Description of the task
Produce word for word the lines of the data below running from the one that has "respeitará escolha do" to the one that has "perderam R$ 62,5 bilhões para bets em 2025", inclusive, and no others.

Data for review section start

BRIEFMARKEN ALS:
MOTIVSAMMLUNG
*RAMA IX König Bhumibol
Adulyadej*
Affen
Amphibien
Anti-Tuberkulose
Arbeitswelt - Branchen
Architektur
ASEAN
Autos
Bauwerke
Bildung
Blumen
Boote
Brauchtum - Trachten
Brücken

Data for review section end
Data for review section start

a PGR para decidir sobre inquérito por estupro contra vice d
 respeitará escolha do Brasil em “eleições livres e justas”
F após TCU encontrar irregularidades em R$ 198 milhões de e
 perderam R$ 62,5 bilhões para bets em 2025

Data for review section end

Output for this exercise
 respeitará escolha do Brasil em “eleições livres e justas”
F após TCU encontrar irregularidades em R$ 198 milhões de e
 perderam R$ 62,5 bilhões para bets em 2025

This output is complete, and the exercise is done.